One thing we pointed out last weekend is that Gloucester had a good early defensive shape, with all of the players organised and leaving no gaps between them. Here, we can see the same thing, but there is also the added presence of a player behind the line, filling several roles. Firstly, they are controlling the line, ensuring no-one steps out and leaves a gap, and secondly, should London Irish break through the line, there is a player who can make a challenge to stop them scoring an easy try. The Exiles were making runs into the line, looking to force a gap to open, but Gloucester held firm, and this will have given them plenty of confidence in the early stages that they could compete in the game, and hopefully pick up some much-needed points.

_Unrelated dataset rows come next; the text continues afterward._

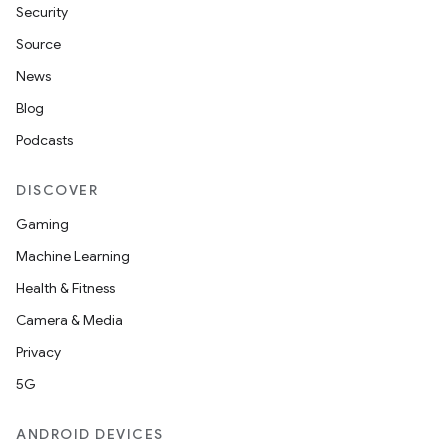
Security
Source
News
Blog
Podcasts
DISCOVER
Gaming
Machine Learning
Health & Fitness
Camera & Media
Privacy
5G
ANDROID DEVICES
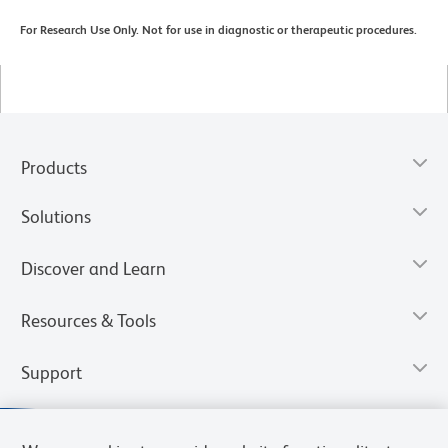
For Research Use Only. Not for use in diagnostic or therapeutic procedures.
Products
Solutions
Discover and Learn
Resources & Tools
Support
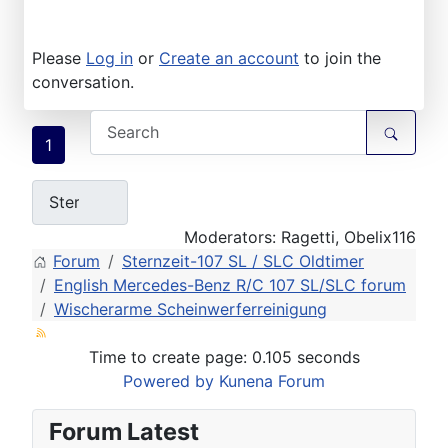
Please
Log in
or
Create an account
to join the
conversation.
1
Moderators:
Ragetti
,
Obelix116
Forum
Sternzeit-107 SL / SLC Oldtimer
English Mercedes-Benz R/C 107 SL/SLC forum
Wischerarme Scheinwerferreinigung
Time to create page: 0.105 seconds
Powered by
Kunena Forum
Forum Latest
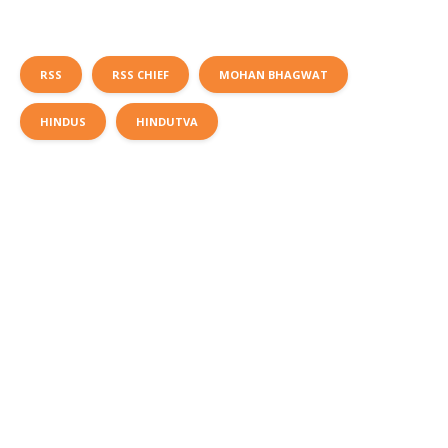
RSS
RSS CHIEF
MOHAN BHAGWAT
HINDUS
HINDUTVA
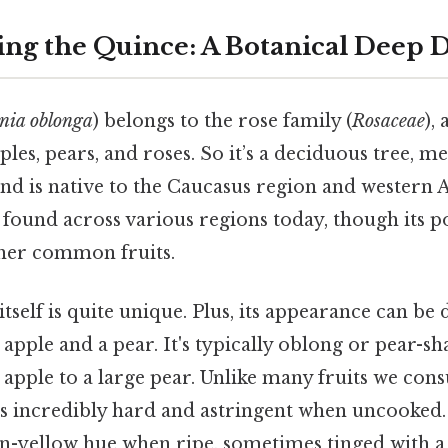
ng the Quince: A Botanical Deep 
nia oblonga
) belongs to the rose family (
Rosaceae
),
es, pears, and roses. So it’s a deciduous tree, mea
and is native to the Caucasus region and western A
s found across various regions today, though its po
her common fruits.
itself is quite unique. Plus, its appearance can be 
apple and a pear. It's typically oblong or pear-sh
 apple to a large pear. Unlike many fruits we con
is incredibly hard and astringent when uncooked. 
en-yellow hue when ripe, sometimes tinged with a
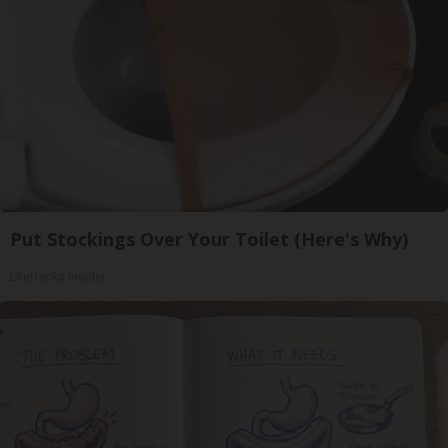
Put Stockings Over Your Toilet (Here's Why)
LifeHacks Insider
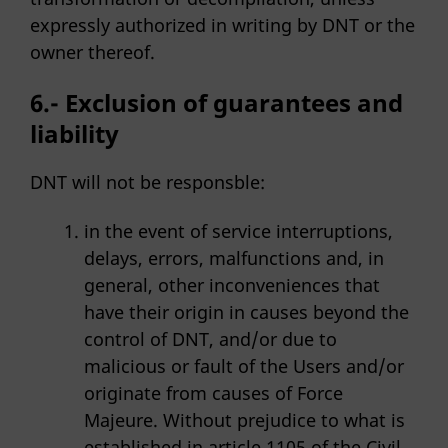
expressly authorized in writing by DNT or the
owner thereof.
6.- Exclusion of guarantees and
liability
DNT will not be responsble:
in the event of service interruptions,
delays, errors, malfunctions and, in
general, other inconveniences that
have their origin in causes beyond the
control of DNT, and/or due to
malicious or fault of the Users and/or
originate from causes of Force
Majeure. Without prejudice to what is
established in article 1105 of the Civil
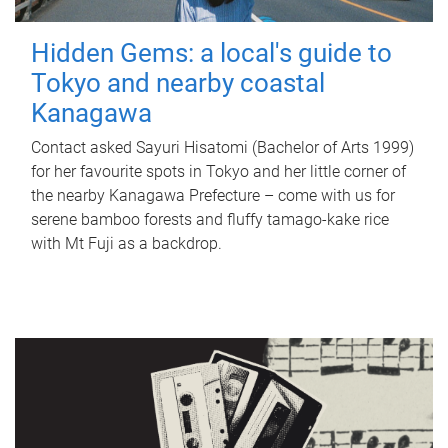
Hidden Gems: a local's guide to
Tokyo and nearby coastal
Kanagawa
Contact asked Sayuri Hisatomi (Bachelor of Arts 1999)
for her favourite spots in Tokyo and her little corner of
the nearby Kanagawa Prefecture – come with us for
serene bamboo forests and fluffy tamago-kake rice
with Mt Fuji as a backdrop.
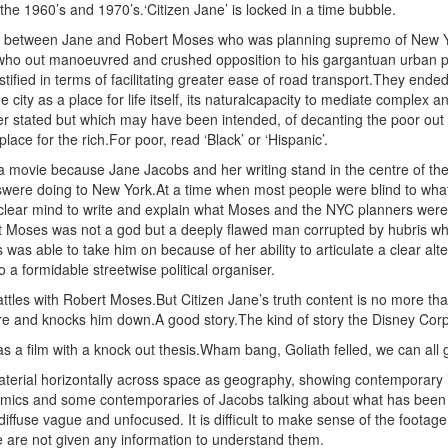
n the 1960’s and 1970’s.‘Citizen Jane’ is locked in a time bubble.
tle between Jane and Robert Moses who was planning supremo of New Y
who out manoeuvred and crushed opposition to his gargantuan urban
ustified in terms of facilitating greater ease of road transport.They ende
e city as a place for life itself, its naturalcapacity to mediate comple
er stated but which may have been intended, of decanting the poor out o
place for the rich.For poor, read ‘Black’ or ‘Hispanic’.
 a movie because Jane Jacobs and her writing stand in the centre of t
were doing to New York.At a time when most people were blind to wh
 clear mind to write and explain what Moses and the NYC planners wer
hat Moses was not a god but a deeply flawed man corrupted by hubris w
 was able to take him on because of her ability to articulate a clear alte
a formidable streetwise political organiser.
les with Robert Moses.But Citizen Jane’s truth content is no more than r
 and knocks him down.A good story.The kind of story the Disney Corpora
as a film with a knock out thesis.Wham bang, Goliath felled, we can all
terial horizontally across space as geography, showing contemporary im
mics and some contemporaries of Jacobs talking about what has been l
s diffuse vague and unfocused. It is difficult to make sense of the footag
e are not given any information to understand them.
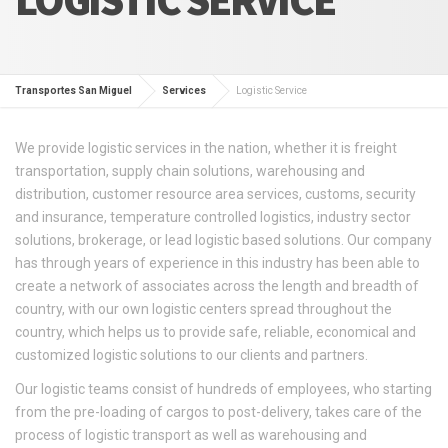
Transportes San Miguel
Services
Logistic Service
We provide logistic services in the nation, whether it is freight
transportation, supply chain solutions, warehousing and
distribution, customer resource area services, customs, security
and insurance, temperature controlled logistics, industry sector
solutions, brokerage, or lead logistic based solutions. Our company
has through years of experience in this industry has been able to
create a network of associates across the length and breadth of
country, with our own logistic centers spread throughout the
country, which helps us to provide safe, reliable, economical and
customized logistic solutions to our clients and partners.
Our logistic teams consist of hundreds of employees, who starting
from the pre-loading of cargos to post-delivery, takes care of the
process of logistic transport as well as warehousing and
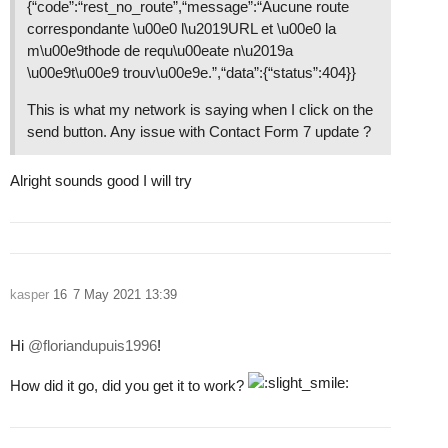
{“code”:“rest_no_route”,“message”:“Aucune route
correspondante \u00e0 l\u2019URL et \u00e0 la
m\u00e9thode de requ\u00eate n\u2019a
\u00e9t\u00e9 trouv\u00e9e.”,“data”:{“status”:404}}
This is what my network is saying when I click on the
send button. Any issue with Contact Form 7 update ?
Alright sounds good I will try
kasper
16
7 May 2021 13:39
Hi
@floriandupuis1996
!
How did it go, did you get it to work?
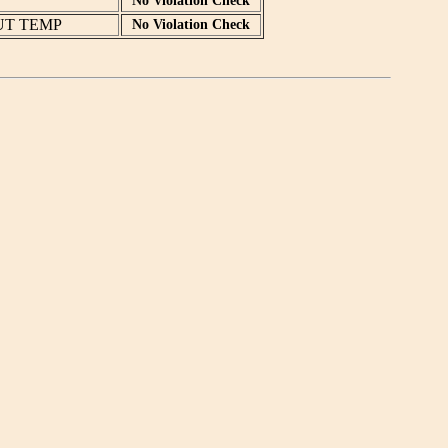
No Violation Check
UT TEMP
No Violation Check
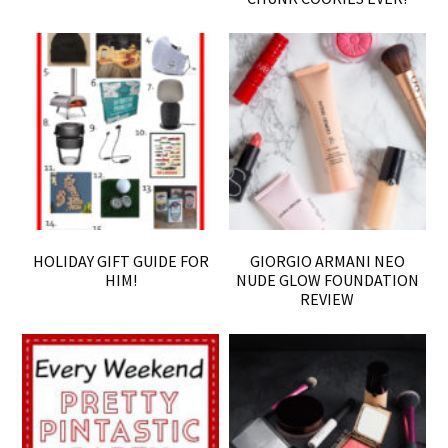
HOLIDAY GIFT GUIDE FOR
GIORGIO ARMANI NEO
HIM!
NUDE GLOW FOUNDATION
REVIEW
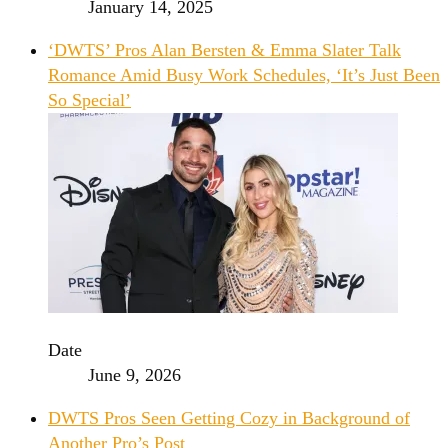
January 14, 2025
‘DWTS’ Pros Alan Bersten & Emma Slater Talk
Romance Amid Busy Work Schedules, ‘It’s Just Been
So Special’
Date
June 9, 2026
DWTS Pros Seen Getting Cozy in Background of
Another Pro’s Post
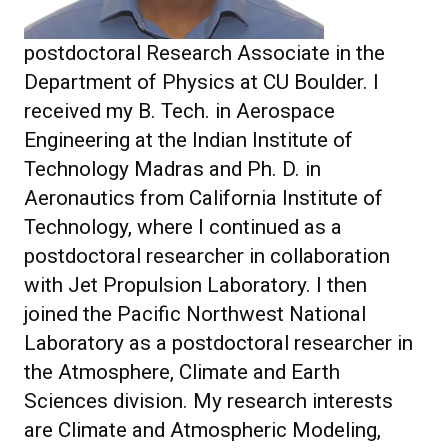
postdoctoral Research Associate in the
Department of Physics at CU Boulder. I
received my B. Tech. in Aerospace
Engineering at the Indian Institute of
Technology Madras and Ph. D. in
Aeronautics from California Institute of
Technology, where I continued as a
postdoctoral researcher in collaboration
with Jet Propulsion Laboratory. I then
joined the Pacific Northwest National
Laboratory as a postdoctoral researcher in
the Atmosphere, Climate and Earth
Sciences division. My research interests
are Climate and Atmospheric Modeling,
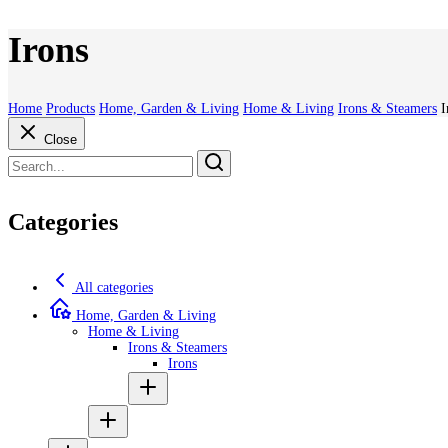
Irons
Home
Products
Home, Garden & Living
Home & Living
Irons & Steamers
I
Close
Categories
All categories
Home, Garden & Living
Home & Living
Irons & Steamers
Irons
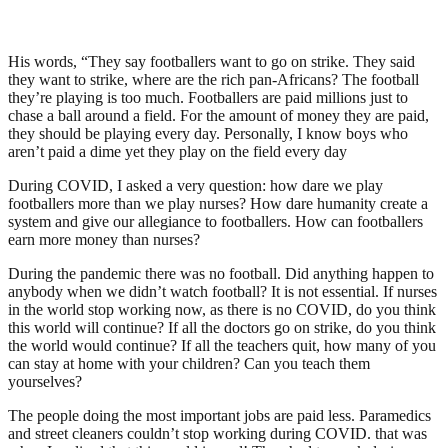
His words, “They say footballers want to go on strike. They said
they want to strike, where are the rich pan-Africans? The football
they’re playing is too much. Footballers are paid millions just to
chase a ball around a field. For the amount of money they are paid,
they should be playing every day. Personally, I know boys who
aren’t paid a dime yet they play on the field every day
During COVID, I asked a very question: how dare we play
footballers more than we play nurses? How dare humanity create a
system and give our allegiance to footballers. How can footballers
earn more money than nurses?
During the pandemic there was no football. Did anything happen to
anybody when we didn’t watch football? It is not essential. If nurses
in the world stop working now, as there is no COVID, do you think
this world will continue? If all the doctors go on strike, do you think
the world would continue? If all the teachers quit, how many of you
can stay at home with your children? Can you teach them
yourselves?
The people doing the most important jobs are paid less. Paramedics
and street cleaners couldn’t stop working during COVID. that was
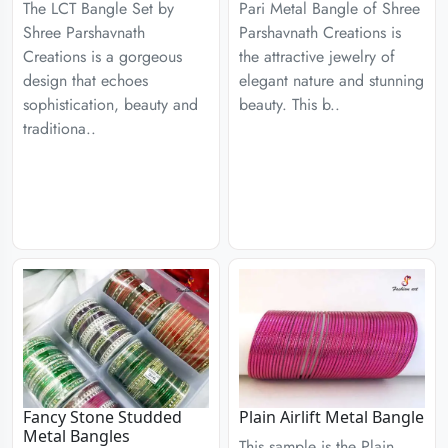
The LCT Bangle Set by
Pari Metal Bangle of Shree
Shree Parshavnath
Parshavnath Creations is
Creations is a gorgeous
the attractive jewelry of
design that echoes
elegant nature and stunning
sophistication, beauty and
beauty. This b..
traditiona..
Fancy Stone Studded
Plain Airlift Metal Bangle
Metal Bangles
This sample is the Plain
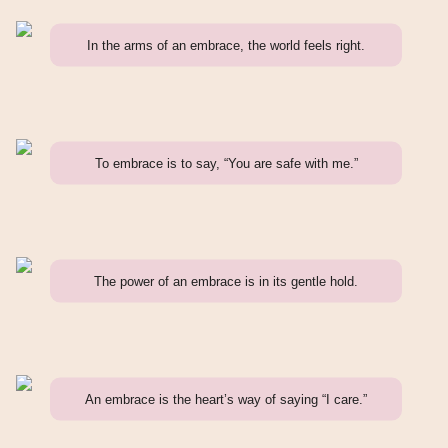
In the arms of an embrace, the world feels right.
To embrace is to say, “You are safe with me.”
The power of an embrace is in its gentle hold.
An embrace is the heart’s way of saying “I care.”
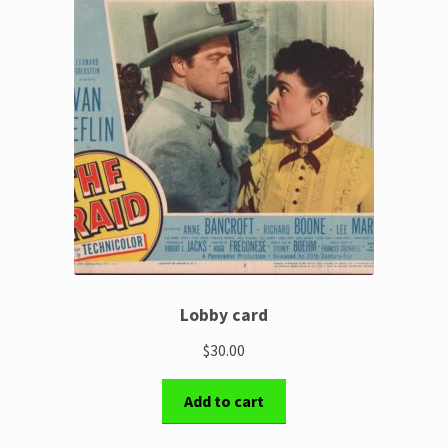
The Great Liquidators
Lobby card
$30.00
Add to cart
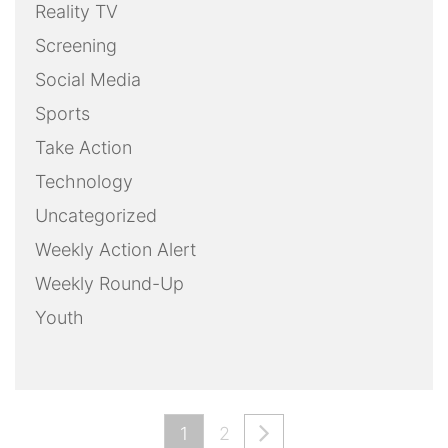
Reality TV
Screening
Social Media
Sports
Take Action
Technology
Uncategorized
Weekly Action Alert
Weekly Round-Up
Youth
1
2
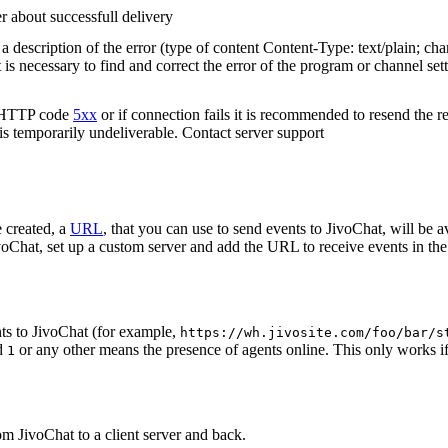
r about successfull delivery
 description of the error (type of content Content-Type: text/plain; cha
t is necessary to find and correct the error of the program or channel sett
n HTTP code
5xx
or if connection fails it is recommended to resend the r
 is temporarily undeliverable. Contact server support
 created, a
URL
, that you can use to send events to JivoChat, will be a
oChat, set up a custom server and add the URL to receive events in the 
ts to JivoChat (for example,
https://wh.jivosite.com/foo/bar/s
nd
or any other means the presence of agents online. This only works if
1
om JivoChat to a client server and back.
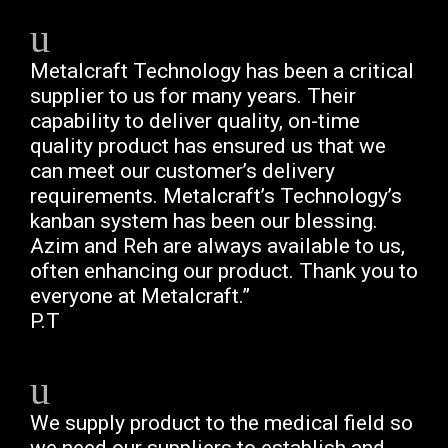
Metalcraft Technology has been a critical
supplier to us for many years. Their
capability to deliver quality, on-time
quality product has ensured us that we
can meet our customer’s delivery
requirements. Metalcraft’s Technology’s
kanban system has been our blessing.
Azim and Reh are always available to us,
often enhancing our product. Thank you to
everyone at Metalcraft.”
P.T
We supply product to the medical field so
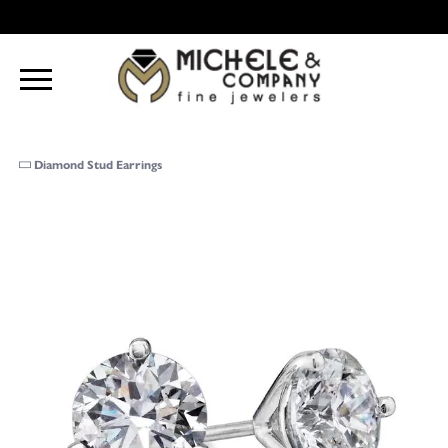
Diamond Stud Earrings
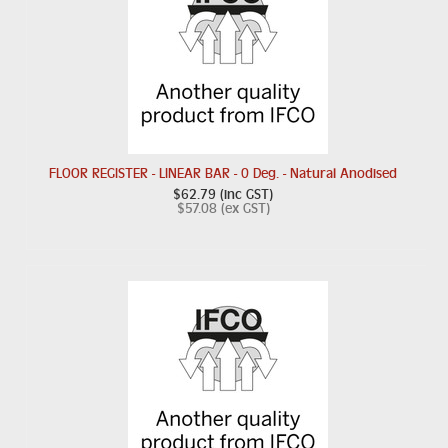
FLOOR REGISTER - LINEAR BAR - 0 Deg. - Natural Anodised
$62.79 (inc GST)
$57.08 (ex GST)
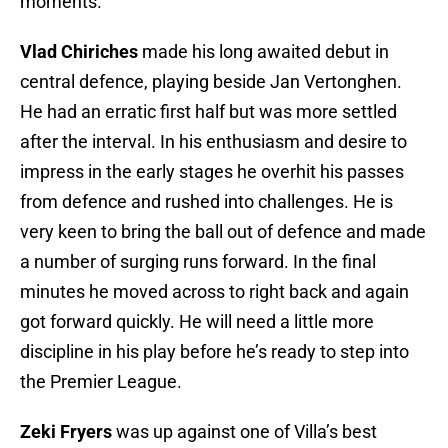
moments.
Vlad Chiriches
made his long awaited debut in
central defence, playing beside Jan Vertonghen.
He had an erratic first half but was more settled
after the interval. In his enthusiasm and desire to
impress in the early stages he overhit his passes
from defence and rushed into challenges. He is
very keen to bring the ball out of defence and made
a number of surging runs forward. In the final
minutes he moved across to right back and again
got forward quickly. He will need a little more
discipline in his play before he’s ready to step into
the Premier League.
Zeki Fryers
was up against one of Villa’s best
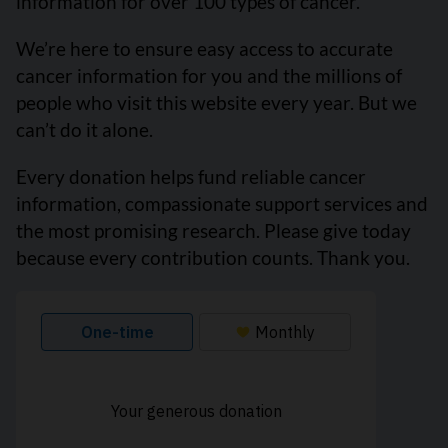
information for over 100 types of cancer.
We’re here to ensure easy access to accurate
cancer information for you and the millions of
people who visit this website every year. But we
can’t do it alone.
Every donation helps fund reliable cancer
information, compassionate support services and
the most promising research. Please give today
because every contribution counts. Thank you.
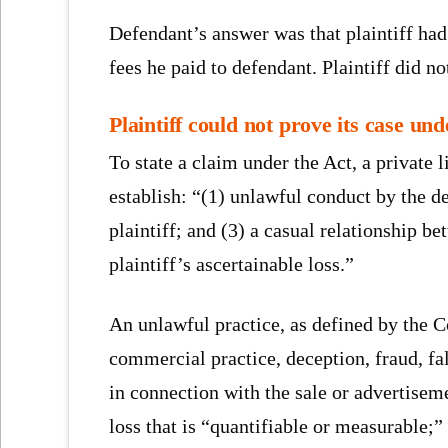
Defendant’s answer was that plaintiff had 
fees he paid to defendant. Plaintiff did no
Plaintiff could not prove its case u
To state a claim under the Act, a private l
establish: “(1) unlawful conduct by the de
plaintiff; and (3) a casual relationship 
plaintiff’s ascertainable loss.”
An unlawful practice, as defined by the 
commercial practice, deception, fraud, fal
in connection with the sale or advertiseme
loss that is “quantifiable or measurable;”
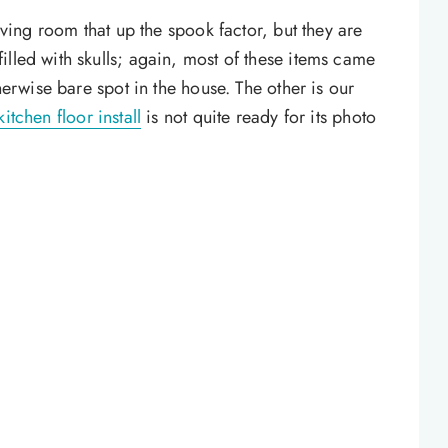
living room that up the spook factor, but they are
illed with skulls; again, most of these items came
therwise bare spot in the house. The other is our
kitchen floor install
is not quite ready for its photo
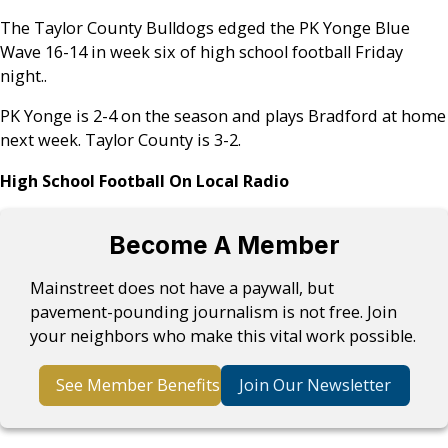
The Taylor County Bulldogs edged the PK Yonge Blue
Wave 16-14 in week six of high school football Friday
night..
PK Yonge is 2-4 on the season and plays Bradford at home
next week. Taylor County is 3-2.
High School Football On Local Radio
Become A Member
Mainstreet does not have a paywall, but
pavement-pounding journalism is not free. Join
your neighbors who make this vital work possible.
See Member Benefits
Join Our Newsletter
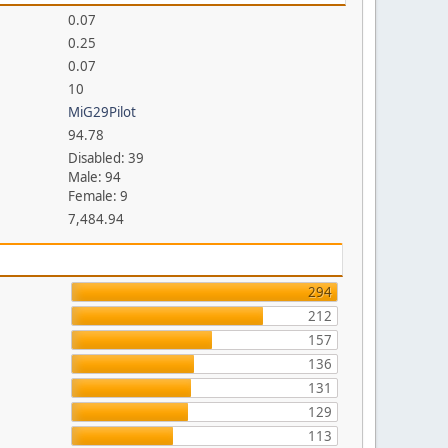
0.07
0.25
0.07
10
MiG29Pilot
94.78
Disabled: 39
Male: 94
Female: 9
7,484.94
294
212
157
136
131
129
113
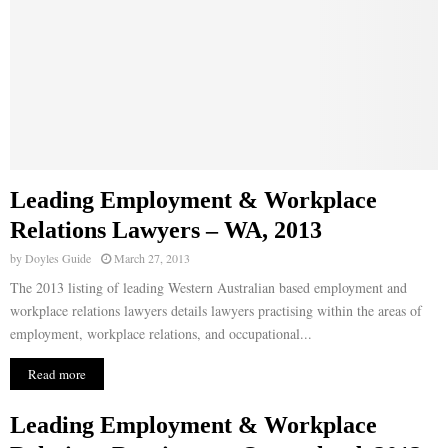
Leading Employment & Workplace
Relations Lawyers – WA, 2013
by
Doyles Guide
March 27, 2013
The 2013 listing of leading Western Australian based employment and
workplace relations lawyers details lawyers practising within the areas of
employment, workplace relations, and occupational...
Read more
Leading Employment & Workplace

In attack, Gloucester had also been working on a new way of moving the ball around. In this image, we see how they had two layers to their attack, as indicated by the red lines. This meant that they could move the ball not just down the line in each direction, but also backwards, allowing them to switch the direction of play much more easily. This would make it harder for London Irish to organise themselves defensively, because they wouldn’t be aware of where it would come from or go.
This added creativity allowed Gloucester to look for gaps and space in the Exiles’ defence, but London Irish did well to hold firm and not allow them to run through, which was credit to them. However, from Gloucester’s point of view, this intent to create chances and change the play at will is something they have been missing this season so far, so it will give them confidence that they can get on the front foot in matches, going into the next stages of the season.
Another positive for Gloucester is that their new players are adding more urgency to their play. They have recently brought in 23-year-old Georgia international centre Giorgi Kveseladze, and he has pace, power and a desire to have the ball, which will definitely aid Gloucester in the second half of the season. In this image, we see how the Cherry and Whites have left space open on the wing, as we know they do, and London Irish are in the process of moving the ball out there to get behind the Gloucester players.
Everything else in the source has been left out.